▸ To do
Find the line in the entries below that contains "였다. 십년도 더 된 건데 아직 안 바꿨을까? 여자". Repeat it exactly, and every line after it through the line that contains "지도 자지도 못하면서 갇혀 있을지도 몰랐다. 어".

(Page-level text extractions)
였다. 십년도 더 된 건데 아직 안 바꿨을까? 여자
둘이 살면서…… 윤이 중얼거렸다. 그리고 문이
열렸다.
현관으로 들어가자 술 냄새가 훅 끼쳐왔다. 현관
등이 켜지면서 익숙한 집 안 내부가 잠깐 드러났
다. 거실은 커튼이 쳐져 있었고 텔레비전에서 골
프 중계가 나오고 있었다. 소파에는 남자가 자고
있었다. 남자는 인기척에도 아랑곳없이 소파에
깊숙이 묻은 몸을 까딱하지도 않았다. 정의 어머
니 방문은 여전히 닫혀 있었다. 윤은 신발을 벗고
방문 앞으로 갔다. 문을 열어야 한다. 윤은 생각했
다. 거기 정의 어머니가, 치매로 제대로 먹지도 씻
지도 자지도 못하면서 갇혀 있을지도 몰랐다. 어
---
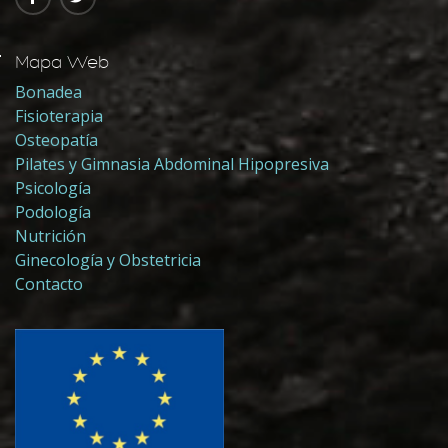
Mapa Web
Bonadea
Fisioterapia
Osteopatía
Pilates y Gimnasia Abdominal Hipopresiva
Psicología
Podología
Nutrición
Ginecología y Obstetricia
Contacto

▸ Task response
였다. 십년도 더 된 건데 아직 안 바꿨을까? 여자
둘이 살면서…… 윤이 중얼거렸다. 그리고 문이
열렸다.
현관으로 들어가자 술 냄새가 훅 끼쳐왔다. 현관
등이 켜지면서 익숙한 집 안 내부가 잠깐 드러났
다. 거실은 커튼이 쳐져 있었고 텔레비전에서 골
프 중계가 나오고 있었다. 소파에는 남자가 자고
있었다. 남자는 인기척에도 아랑곳없이 소파에
깊숙이 묻은 몸을 까딱하지도 않았다. 정의 어머
니 방문은 여전히 닫혀 있었다. 윤은 신발을 벗고
방문 앞으로 갔다. 문을 열어야 한다. 윤은 생각했
다. 거기 정의 어머니가, 치매로 제대로 먹지도 씻
지도 자지도 못하면서 갇혀 있을지도 몰랐다. 어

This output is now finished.